NORMALIZED_DATA = "./test_data_nornalized.json"

### Run Summarization Model (pick which data)

In [None]:
# Load the fine-tuned summarization pipeline for chats
summarizer = pipeline("summarization", model="philschmid/bart-large-cnn-samsum")

# Load new test data
with open(RAW_DATA, "r", encoding="utf-8") as f:
    data = json.load(f)

# Convert timestamps to datetime and sort
for msg in data:
    msg["dt"] = datetime.strptime(msg["timestamp"], "%d/%m/%Y, %I:%M:%S %p")
data = sorted(data, key=lambda x: x["dt"])

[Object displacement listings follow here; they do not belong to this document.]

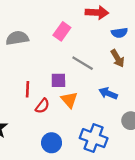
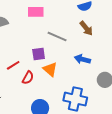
pink rectangle: (62, 31) -> (36, 12), turned 63
red line: (27, 89) -> (13, 65), turned 64

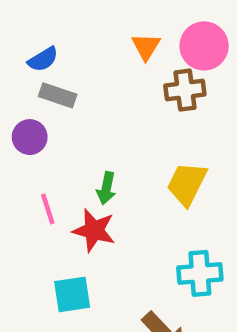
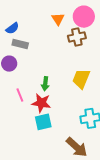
cyan square: (72, 294) -> (43, 122), moved

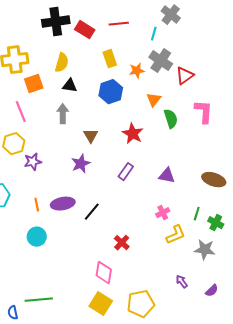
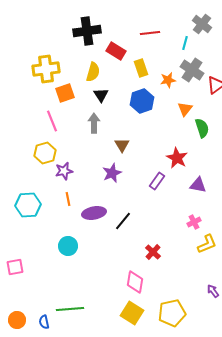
red rectangle: (85, 30) -> (116, 51), moved
black triangle: (70, 86) -> (101, 95), turned 49
red star: (133, 134) -> (177, 158), moved
orange line: (37, 205) -> (68, 199), moved

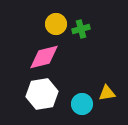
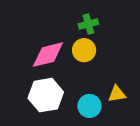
yellow circle: (56, 24) -> (84, 50), moved

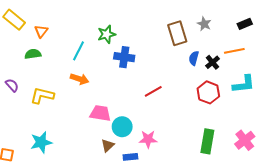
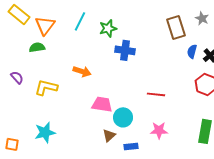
orange triangle: (41, 31) -> (45, 25), size x1.5
cyan line: (79, 51) -> (80, 21), moved
red line: (153, 91) -> (156, 94), moved, turned 36
pink star: (148, 139) -> (159, 130), moved

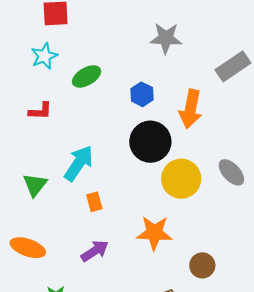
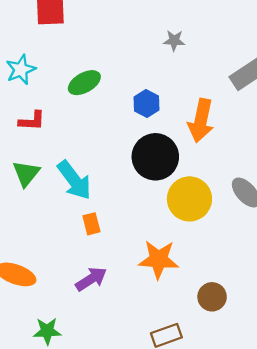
gray star: (166, 38) -> (174, 41), size x0.6
cyan star: (44, 56) -> (21, 70), moved
cyan arrow: (79, 163) -> (74, 180), turned 108
green triangle: (35, 185) -> (26, 173), moved

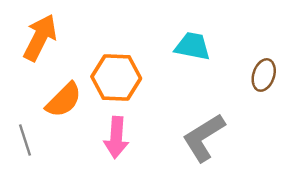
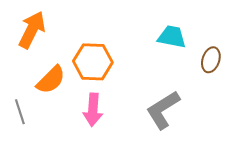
cyan trapezoid: (192, 46) -> (172, 37), moved

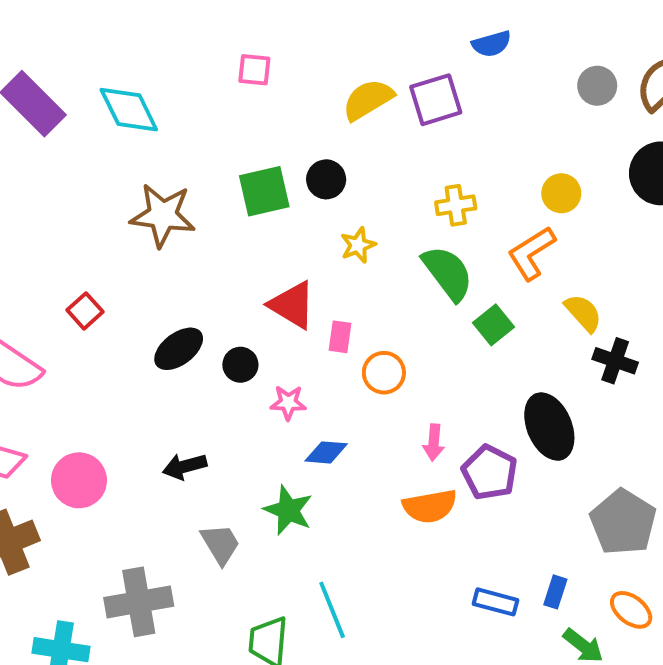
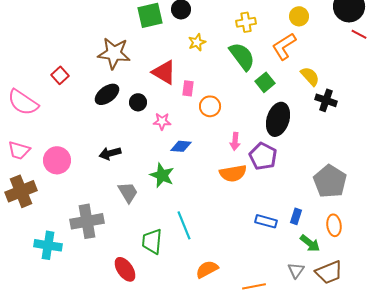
brown star: (163, 215) -> (114, 53), moved
black ellipse: (549, 427) -> (278, 119), moved, turned 40
orange ellipse: (631, 610) -> (334, 225), turned 45

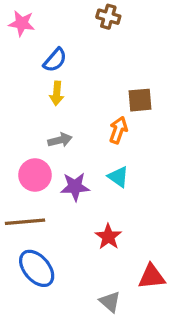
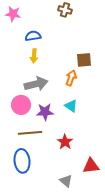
blue semicircle: (55, 60) -> (33, 36), turned -140
gray arrow: (60, 140) -> (36, 84), size x1.6
brown line: (25, 222) -> (30, 133), moved
blue ellipse: (37, 268) -> (22, 161), turned 35

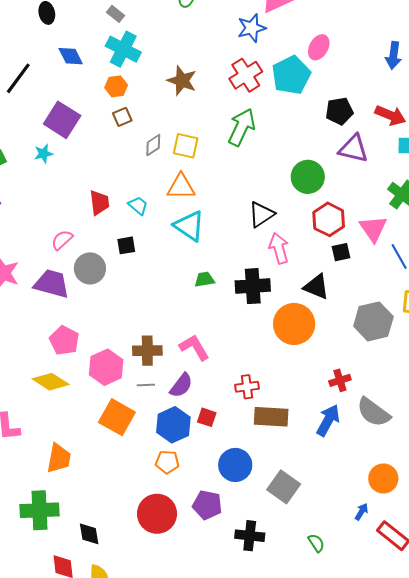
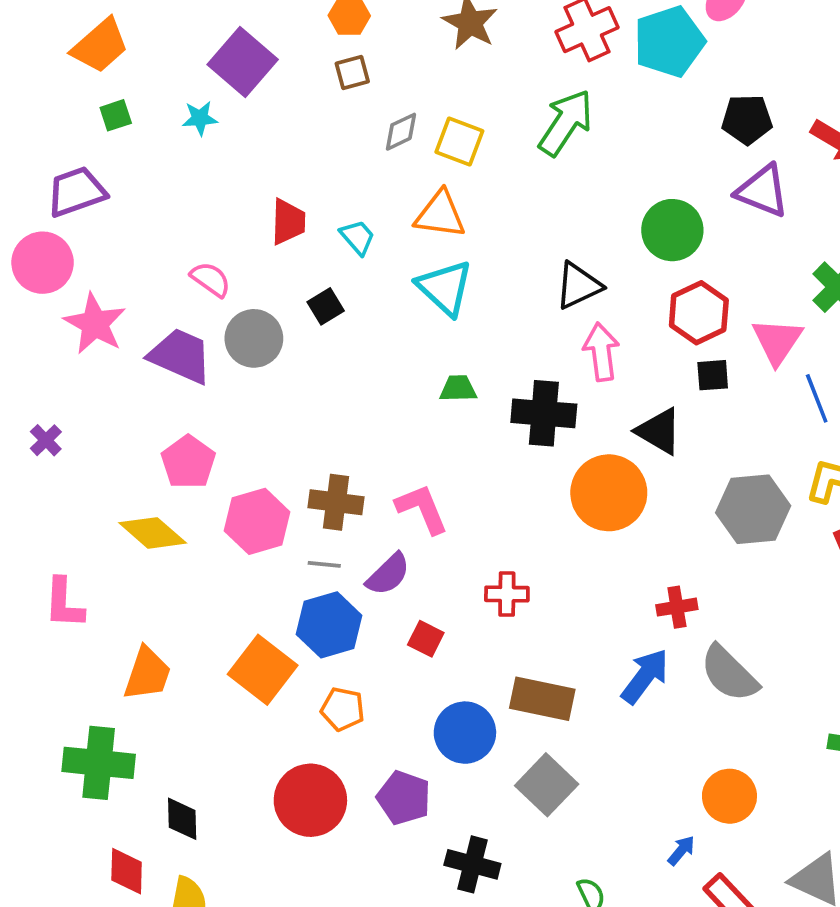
pink semicircle: (62, 240) -> (211, 279), turned 70
black square: (126, 245) -> (326, 306), turned -30
orange square: (117, 417) -> (263, 670), moved
brown rectangle: (271, 417) -> (542, 699), moved
blue hexagon: (173, 425) -> (329, 625), moved

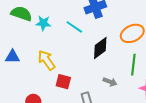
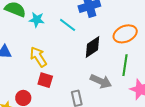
red square: (63, 82) -> (45, 80), moved
gray arrow: (110, 82) -> (101, 81), size x1.5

# Group messages based on 5-minute time gap
grouped = []
current_group = []
prev_time = None
time_gap = timedelta(minutes=5)

for msg in data:
    if not prev_time or (msg["dt"] - prev_time) <= time_gap:
        current_group.append(msg)
    else:
        grouped.append(current_group)
        current_group = [msg]
    prev_time = msg["dt"]

if current_group:
    grouped.append(current_group)

# Summarize each group
summaries = []

for idx, group in enumerate(grouped):
    # Extract and deduplicate context lines
    context_lines = []
    seen = set()
    for msg in group:
        for line in msg.get("context", []):
            if line not in seen:
                context_lines.append(line)
                seen.add(line)

    full_text = "\n".join(context_lines)
    full_text = full_text[:1024]  # trim to fit model input

    try:
        summary = summarizer(full_text, max_length=60, min_length=15, do_sample=False)
        summaries.append({
            "group_id": idx,
            "summary": summary[0]["summary_text"],
            "messages": [m["id"] for m in group]
        })
    except Exception as e:
        summaries.append({
            "group_id": idx,
            "summary": f"Error: {e}",
            "messages": [m["id"] for m in group]
        })

# Save the generated summaries to a file
with open("summarized_by_time_test.json", "w", encoding="utf-8") as f:
    json.dump(summaries, f, ensure_ascii=False, indent=2)

print("✅ Summaries using fine-tuned BART (Samsum) saved to summarized_by_time_test.json")